We looked at Sharovipteryx earlier here, here and here. Today we’l take an overall look at the plate and counter plate with a fresh tracing that reveals new, previously overlooked details, some of which are so buried they are best discovered by way of phylogenetic bracketing.
The sister taxa of Sharovipteryx have dorsal plumes. These taxa include Cosesaurus, Kyrgyzsaurus and famously, Longisquama (Fig. 2). Dorsal plumes have never been observed in Sharovipteryx, largely because no one has looked for them and, just as importantly, they are small and hard to see because they overlap easier-to-see soft tissue. Here the plumes are best seen in the enlargement and are labeled ‘DP.’ These online images are greatly reduced from the data I was able to work from, so they may be difficult to see at web resolution (Fig. 3). If anyone is interested in seeing higher resolution images, email me.
Sister taxa to Sharovipteryx also had a prepubis. This bone is essentially invisible in Sharovipteryx, but if it exists, as phylogenetic bracketing indicates, it is buried beneath the right hand, which is back by the pelvis where the prepubis articulates.
At this size and shape
the prepubis of Sharovipteryx is proportioned relative to the femur more similar to the same bone in Longisquama and pterosaurs. The prepubis essentially extends new bone ventral to the pelvis to anchor femoral muscles of adduction.
If you want to know the maximum size for a Sharovipteryx egg, you can estimate a minor axis diameter measurement from the pelvic opening. Then figure out the appropriate size of the hatchling (Fig. 2). Note the pelvic opening of Sharovipteryx is much deeper than that of Cosesaurus, but not as deep as in MPUM 6009, a basal pterosaur. Apparently fewer larger eggs were laid by more derived fenestrasaurs, but MPUM 6009 had the deepest pelvic opening of any pterosaur.

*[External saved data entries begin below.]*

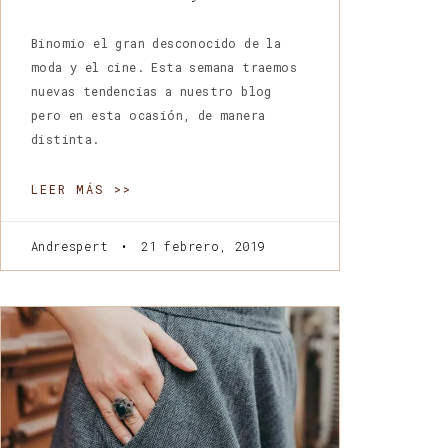
Binomio el gran desconocido de la
moda y el cine. Esta semana traemos
nuevas tendencias a nuestro blog
pero en esta ocasión, de manera
distinta.
LEER MÁS >>
Andrespert
21 febrero, 2019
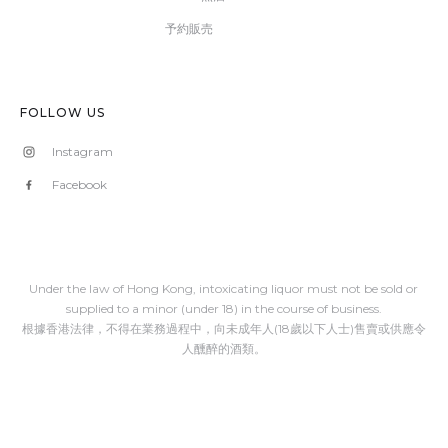
予約販売
FOLLOW US
Instagram
Facebook
Under the law of Hong Kong, intoxicating liquor must not be sold or
supplied to a minor (under 18) in the course of business.
根據香港法律，不得在業務過程中，向未成年人(18歲以下人士)售賣或供應令
人醺醉的酒類。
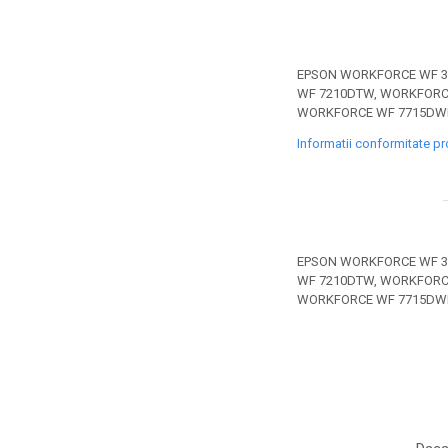
toner sau cele cu rezervor?
Care tip de cartuşe e mai
bun: OEM sau cele
compatibile?
Expediții fotografice – 5
EPSON WORKFORCE WF 3
WF 7210DTW, WORKFORC
locuri secrete din România
WORKFORCE WF 7715DW
unde să mergi pentru a
Cum să-ți ordonezi eficient
Informatii conformitate p
face fotografii
documentele necesare din
casă?
De ce să nu renunți
niciodată la scrisul de
mână?
Top 5 cele mai misterioase
EPSON WORKFORCE WF 3
fotografii din istorie
WF 7210DTW, WORKFORC
WORKFORCE WF 7715DW
Tehnica de birou și
efectele pe care le are
asupra sănătății. Cum
PC-ul, laptopul,
reduci riscurile?
imprimantele – ce să faci
ca să le prelungești viața?
5 Trenduri principale în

Peters D 2000. A Redescription of Four Prolacertiform Genera and Implications for Pterosaur Phylogenesis. Rivista Italiana di Paleontologia e Stratigrafia 106 (3): 293–336.

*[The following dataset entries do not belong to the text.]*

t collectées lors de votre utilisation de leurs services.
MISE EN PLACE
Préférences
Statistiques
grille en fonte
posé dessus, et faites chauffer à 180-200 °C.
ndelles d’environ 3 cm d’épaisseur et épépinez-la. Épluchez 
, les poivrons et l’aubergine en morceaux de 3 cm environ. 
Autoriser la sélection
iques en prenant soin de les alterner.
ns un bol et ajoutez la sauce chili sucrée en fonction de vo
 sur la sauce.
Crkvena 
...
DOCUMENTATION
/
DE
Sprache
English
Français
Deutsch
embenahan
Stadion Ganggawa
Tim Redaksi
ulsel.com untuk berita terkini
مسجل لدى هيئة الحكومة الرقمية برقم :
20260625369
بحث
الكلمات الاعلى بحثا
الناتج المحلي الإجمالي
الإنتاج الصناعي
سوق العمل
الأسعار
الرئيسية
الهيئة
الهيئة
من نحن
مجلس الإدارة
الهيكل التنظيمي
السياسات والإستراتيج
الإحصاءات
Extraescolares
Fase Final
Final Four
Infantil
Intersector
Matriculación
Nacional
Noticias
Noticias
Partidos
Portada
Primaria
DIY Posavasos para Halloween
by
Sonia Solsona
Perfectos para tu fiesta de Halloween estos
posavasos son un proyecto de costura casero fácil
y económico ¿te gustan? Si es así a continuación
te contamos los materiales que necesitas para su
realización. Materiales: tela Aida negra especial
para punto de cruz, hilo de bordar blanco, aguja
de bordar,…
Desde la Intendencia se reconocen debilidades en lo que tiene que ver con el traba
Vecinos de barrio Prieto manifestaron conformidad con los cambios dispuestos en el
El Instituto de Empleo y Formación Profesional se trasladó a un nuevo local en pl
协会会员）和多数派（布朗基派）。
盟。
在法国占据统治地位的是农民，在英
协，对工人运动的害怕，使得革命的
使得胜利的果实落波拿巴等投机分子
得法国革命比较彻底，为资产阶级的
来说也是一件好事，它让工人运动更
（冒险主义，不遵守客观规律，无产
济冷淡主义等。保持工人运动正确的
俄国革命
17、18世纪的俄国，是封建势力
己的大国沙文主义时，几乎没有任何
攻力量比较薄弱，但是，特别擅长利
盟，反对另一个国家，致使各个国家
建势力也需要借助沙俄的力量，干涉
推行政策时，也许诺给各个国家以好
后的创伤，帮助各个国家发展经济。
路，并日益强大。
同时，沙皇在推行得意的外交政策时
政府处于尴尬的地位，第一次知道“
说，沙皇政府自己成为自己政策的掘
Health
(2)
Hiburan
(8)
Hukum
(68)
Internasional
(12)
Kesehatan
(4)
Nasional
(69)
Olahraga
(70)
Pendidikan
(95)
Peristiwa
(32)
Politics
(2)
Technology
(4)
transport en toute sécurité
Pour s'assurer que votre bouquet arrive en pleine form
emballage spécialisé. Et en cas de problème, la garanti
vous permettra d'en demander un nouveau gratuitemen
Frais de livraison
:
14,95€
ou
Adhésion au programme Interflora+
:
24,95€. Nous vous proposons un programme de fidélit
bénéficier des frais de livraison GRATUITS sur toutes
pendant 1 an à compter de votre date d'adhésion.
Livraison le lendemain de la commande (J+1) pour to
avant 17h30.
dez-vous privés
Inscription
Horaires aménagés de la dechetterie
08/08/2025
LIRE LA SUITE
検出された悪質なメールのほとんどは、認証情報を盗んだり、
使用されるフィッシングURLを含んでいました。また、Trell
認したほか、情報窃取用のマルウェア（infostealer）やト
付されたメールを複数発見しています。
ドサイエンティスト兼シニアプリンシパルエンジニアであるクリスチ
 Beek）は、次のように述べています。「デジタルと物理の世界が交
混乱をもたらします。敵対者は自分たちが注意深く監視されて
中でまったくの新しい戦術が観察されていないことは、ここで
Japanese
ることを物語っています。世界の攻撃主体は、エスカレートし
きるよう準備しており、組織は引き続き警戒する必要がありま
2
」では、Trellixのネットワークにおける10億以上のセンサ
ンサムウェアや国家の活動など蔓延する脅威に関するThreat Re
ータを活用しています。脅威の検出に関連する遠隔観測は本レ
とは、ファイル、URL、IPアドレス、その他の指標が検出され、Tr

Sharov AG 1971. New flying reptiles from the Mesozoic of Kazakhstan and Kirghizia. – Transactions of the Paleontological Institute, Akademia Nauk, USSR, Moscow, 130: 104–113 [in Russian].

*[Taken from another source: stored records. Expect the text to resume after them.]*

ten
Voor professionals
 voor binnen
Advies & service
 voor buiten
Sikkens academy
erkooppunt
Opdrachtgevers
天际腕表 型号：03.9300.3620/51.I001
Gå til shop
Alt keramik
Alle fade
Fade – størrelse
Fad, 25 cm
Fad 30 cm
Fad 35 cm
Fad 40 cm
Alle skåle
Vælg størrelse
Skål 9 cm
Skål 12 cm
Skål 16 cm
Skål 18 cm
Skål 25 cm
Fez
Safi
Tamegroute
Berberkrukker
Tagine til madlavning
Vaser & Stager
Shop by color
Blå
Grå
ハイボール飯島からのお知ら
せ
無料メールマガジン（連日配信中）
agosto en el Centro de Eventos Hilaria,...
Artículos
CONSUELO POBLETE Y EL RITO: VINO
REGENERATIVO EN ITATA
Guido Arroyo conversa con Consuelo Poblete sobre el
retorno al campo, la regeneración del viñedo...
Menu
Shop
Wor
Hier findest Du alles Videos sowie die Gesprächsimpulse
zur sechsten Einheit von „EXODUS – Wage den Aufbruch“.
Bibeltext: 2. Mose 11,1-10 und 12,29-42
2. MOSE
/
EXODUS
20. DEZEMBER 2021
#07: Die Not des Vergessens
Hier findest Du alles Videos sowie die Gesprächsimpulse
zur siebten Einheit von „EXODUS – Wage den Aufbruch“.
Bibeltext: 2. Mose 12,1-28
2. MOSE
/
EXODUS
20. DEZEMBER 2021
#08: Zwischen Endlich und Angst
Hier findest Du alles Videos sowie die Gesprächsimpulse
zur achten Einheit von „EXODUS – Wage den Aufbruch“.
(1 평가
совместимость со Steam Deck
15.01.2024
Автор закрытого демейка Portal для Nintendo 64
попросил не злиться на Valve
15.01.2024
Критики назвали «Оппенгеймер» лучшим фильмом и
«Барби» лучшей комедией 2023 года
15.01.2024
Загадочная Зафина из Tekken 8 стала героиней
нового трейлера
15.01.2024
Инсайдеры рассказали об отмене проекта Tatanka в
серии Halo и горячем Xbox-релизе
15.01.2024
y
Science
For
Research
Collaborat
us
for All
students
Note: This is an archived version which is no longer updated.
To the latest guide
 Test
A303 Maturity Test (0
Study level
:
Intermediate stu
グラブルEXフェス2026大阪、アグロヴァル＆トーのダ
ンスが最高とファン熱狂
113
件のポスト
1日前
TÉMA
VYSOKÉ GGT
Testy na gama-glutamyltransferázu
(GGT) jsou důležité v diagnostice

Tatarinov LP 1989. [The systematic position and way of life of the problematic Upper Triassic reptile Sharovipteryx mirabilis.] Paleo. Zh. 1989(2): 110-112. [in Russian].
Tatarinov LP 1994. Terestrial vertebrates from the Triassic of the USSR with comments on the morphology of some reptiles. In: Mazin J.-M. & Pinna G. (Eds.) Evolution, ecology and biogeography of the Triassic reptiles. Paleo. Lomb. New Ser. 2.
Unwin DM, Alifanov VR and Benton MJ 2000. Enigmatic small reptiles from the Middle-Late Triassic of Kyrgyzstan. In: Benton M.J., Shishkin M.A. & Unwin D.M. (Eds) The Age of Dinosaurs in Russia and Mongolia. Cambridge: Cambridge U. Press: 177-186.